__AVAILABLE DATA__
=== Begin Enclosure ===

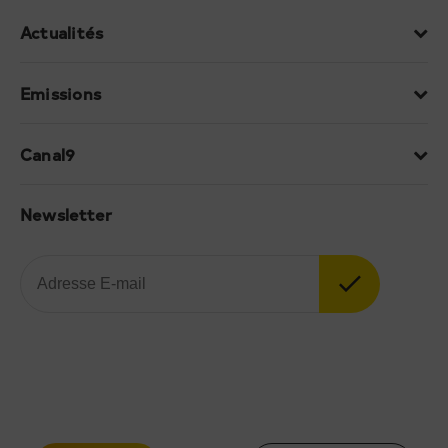
Actualités
Emissions
Canal9
Newsletter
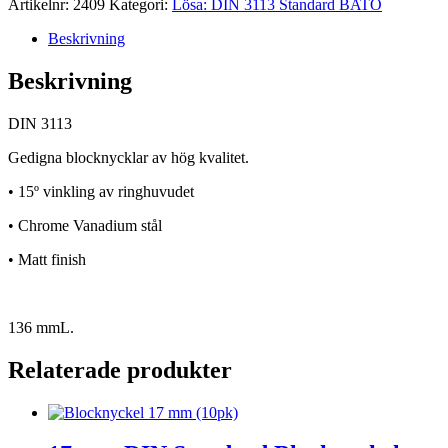
Artikelnr:
2409
Kategori:
Lösa: DIN 3113 Standard BATO
Beskrivning
Beskrivning
DIN 3113
Gedigna blocknycklar av hög kvalitet.
• 15º vinkling av ringhuvudet
• Chrome Vanadium stål
• Matt finish
136 mmL.
Relaterade produkter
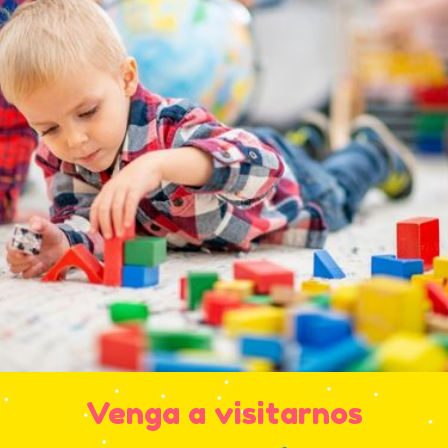
Venga a visitarnos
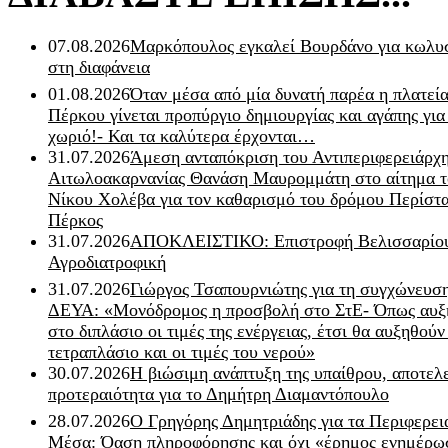
07.08.2026
Μαρκόπουλος εγκαλεί Βουρδάνο για κωλυσ
στη διαφάνεια
01.08.2026
Όταν μέσα από μία δυνατή παρέα η πλατεία
Πέρκου γίνεται προπύργιο δημιουργίας και αγάπης για
χωριό!- Και τα καλύτερα έρχονται…
31.07.2026
Άμεση ανταπόκριση του Αντιπεριφερειάρχ
Αιτωλοακαρνανίας Θανάση Μαυρομμάτη στο αίτημα τ
Νίκου Χολέβα για τον καθαρισμό του δρόμου Περίστα
Πέρκος
31.07.2026
ΑΠΟΚΛΕΙΣΤΙΚΟ: Επιστροφή Βελισσαρίου
Αγροδιατροφική
31.07.2026
Γιώργος Τσαπουρνιώτης για τη συγχώνευσ
ΔΕΥΑ: «Μονόδρομος η προσβολή στο ΣτΕ- Όπως αυξ
στο διπλάσιο οι τιμές της ενέργειας, έτσι θα αυξηθούν
τετραπλάσιο και οι τιμές του νερού»
30.07.2026
Η βιώσιμη ανάπτυξη της υπαίθρου, αποτελ
προτεραιότητα για το Δημήτρη Διαμαντόπουλο
28.07.2026
Ο Γρηγόρης Δημητριάδης για τα Περιφερει
Μέσα: Όαση πληροφόρησης και όχι «έρημος ενημέρω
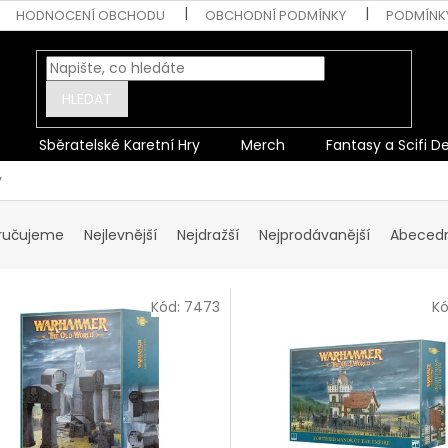
HODNOCENÍ OBCHODU
OBCHODNÍ PODMÍNKY
PODMÍNK
HLEDAT
Sběratelské Karetní Hry
Merch
Fantasy a Scifi D
y
ručujeme
Nejlevnější
Nejdražší
Nejprodávanější
Abeced
Kód:
7473
K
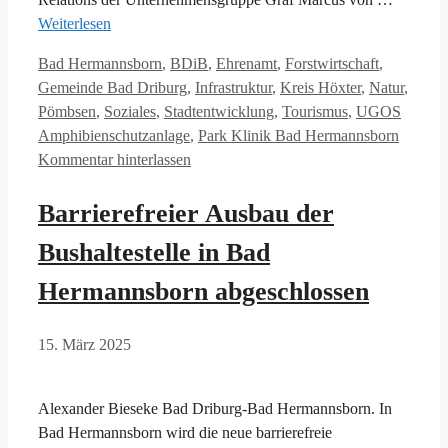
Weiterlesen
Kategorien
Bad Hermannsborn
,
BDiB
,
Ehrenamt
,
Forstwirtschaft
,
Gemeinde Bad Driburg
,
Infrastruktur
,
Kreis Höxter
,
Natur
,
Schlag
Pömbsen
,
Soziales
,
Stadtentwicklung
,
Tourismus
,
UGOS
Amphibienschutzanlage
,
Park Klinik Bad Hermannsborn
Kommentar hinterlassen
Barrierefreier Ausbau der
Bushaltestelle in Bad
Hermannsborn abgeschlossen
15. März 2025
Alexander Bieseke Bad Driburg-Bad Hermannsborn. In
Bad Hermannsborn wird die neue barrierefreie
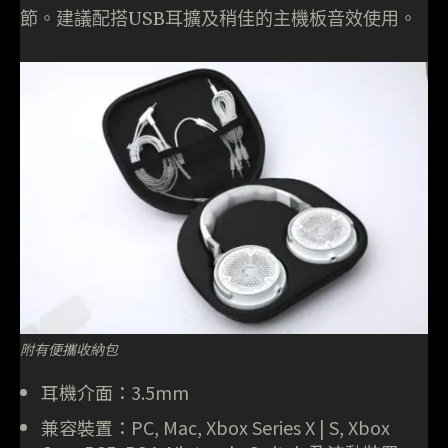
節。建議配搭USB耳擴及稍佳的主機板音效使用。
附有便攜收納包
耳機介面：3.5mm
兼容裝置：PC, Mac, Xbox Series X | S, Xbox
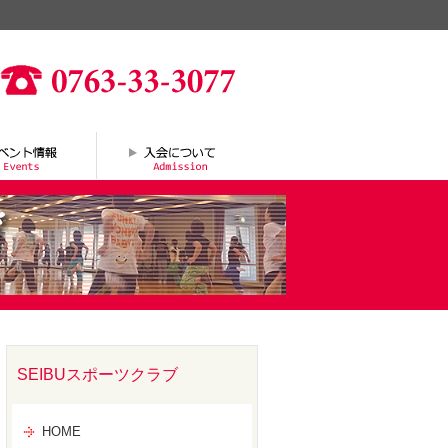
SEIBUスポーツクラブ
HOME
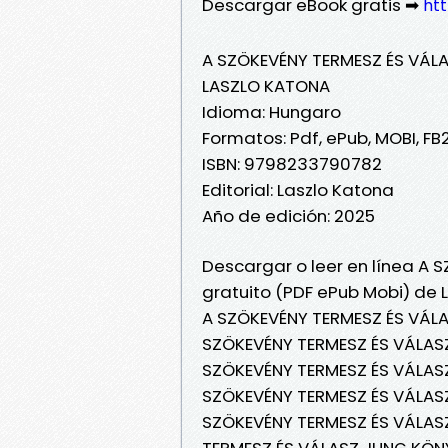
Descargar eBook gratis ➡
htt
A SZÖKEVÉNY TERMESZ ÉS VÁL
LASZLO KATONA
Idioma: Hungaro
Formatos: Pdf, ePub, MOBI, FB
ISBN: 9798233790782
Editorial: Laszlo Katona
Año de edición: 2025
Descargar o leer en línea A
gratuito (PDF ePub Mobi) de
A SZÖKEVÉNY TERMESZ ÉS VÁL
SZÖKEVÉNY TERMESZ ÉS VÁLAS
SZÖKEVÉNY TERMESZ ÉS VÁLASZ
SZÖKEVÉNY TERMESZ ÉS VÁLASZ
SZÖKEVÉNY TERMESZ ÉS VÁLAS
TERMESZ ÉS VÁLASZ JUNG KÖNY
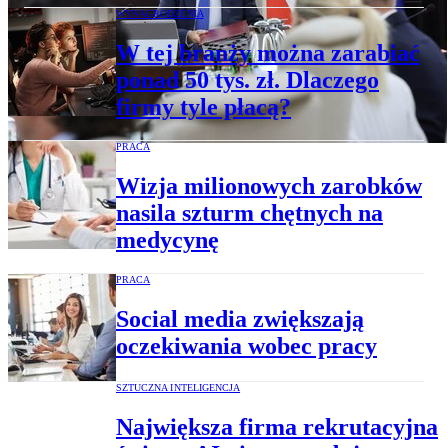
WYNAGRODZENIA
W tej branży można zarabiać
ponad 50 tys. zł. Dlaczego
firmy tyle płacą?
PRACA
Wizja milionowych zarobków
nasila szturm chętnych na
medycynę
PRACA
Social media zwiększają
oczekiwania wobec pracy
SZTUCZNA INTELIGENCJA
Największa firma rekrutacyjna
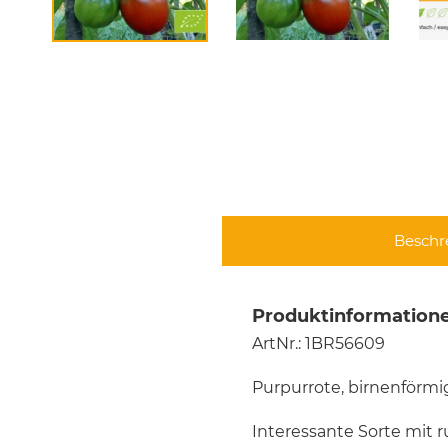
Beschr
Produktinformatione
ArtNr.: 1BR56609
Purpurrote, birnenförmi
Interessante Sorte mit 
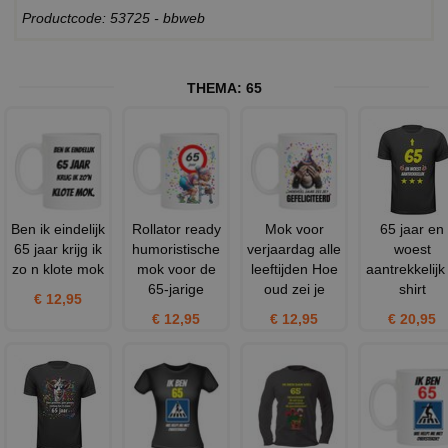
Productcode: 53725 - bbweb
THEMA:
65
Ben ik eindelijk
Rollator ready
Mok voor
65 jaar en
65 jaar krijg ik
humoristische
verjaardag alle
woest
zo n klote mok
mok voor de
leeftijden Hoe
aantrekkelijk 
65-jarige
oud zei je
shirt
€ 12,95
€ 12,95
€ 12,95
€ 20,95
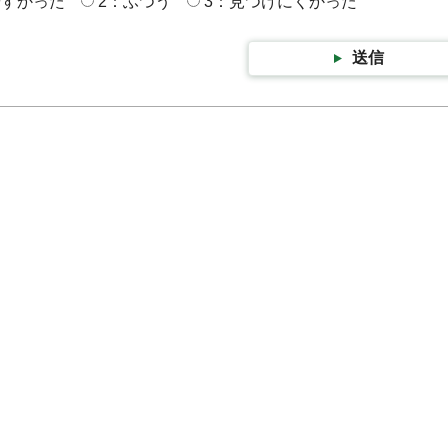
やすかった
2：ふつう
3：見つけにくかった
送信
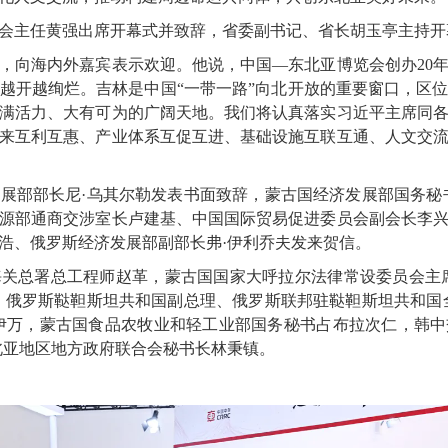
会主任黄强出席开幕式并致辞，省委副书记、省长胡玉亭主持开
，向海内外嘉宾表示欢迎。他说，中国
—东北亚博览会创办20
越开越绚烂。吉林是中国“一带一路”向北开放的重要窗口，区
满活力、大有可为的广阔天地。我们将认真落实习近平主席同
来互利互惠、产业体系互促互进、基础设施互联互通、人文交
发展部部长尼
·乌其尔勒发表书面致辞，蒙古国经济发展部国务秘
源部通商交涉室长卢建基、中国国际贸易促进委员会副会长李
浩、俄罗斯经济发展部副部长弗·伊利乔夫发来贺信。
海关总署总工程师赵革，蒙古国国家大呼拉尔法律常设委员会主
，俄罗斯鞑靼斯坦共和国副总理、俄罗斯联邦驻鞑靼斯坦共和国
伊万，蒙古国食品农牧业和轻工业部国务秘书占布拉次仁，韩
北亚地区地方政府联合会秘书长林秉镇。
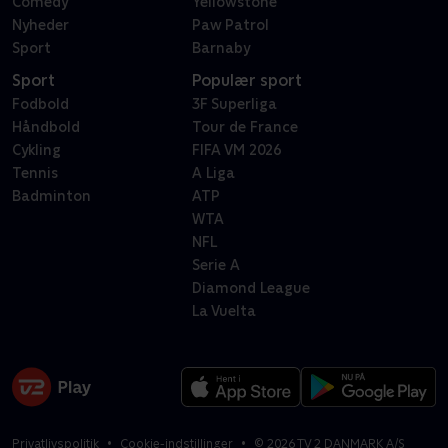
Comedy
Yellowstone
Nyheder
Paw Patrol
Sport
Barnaby
Sport
Populær sport
Fodbold
3F Superliga
Håndbold
Tour de France
Cykling
FIFA VM 2026
Tennis
A Liga
Badminton
ATP
WTA
NFL
Serie A
Diamond League
La Vuelta
Privatlivspolitik
Cookie-indstillinger
©
2026
TV 2 DANMARK A/S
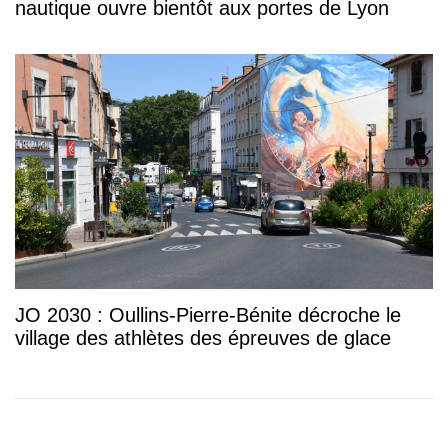
nautique ouvre bientôt aux portes de Lyon
JO 2030 : Oullins-Pierre-Bénite décroche le
village des athlètes des épreuves de glace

=== End Enclosure ===

__TASK INSTRUCTIONS__
What lines of the material above include "ePub"? Copy each one.

__THE ANSWER__
Formatos: Pdf, ePub, MOBI, FB
gratuito (PDF ePub Mobi) de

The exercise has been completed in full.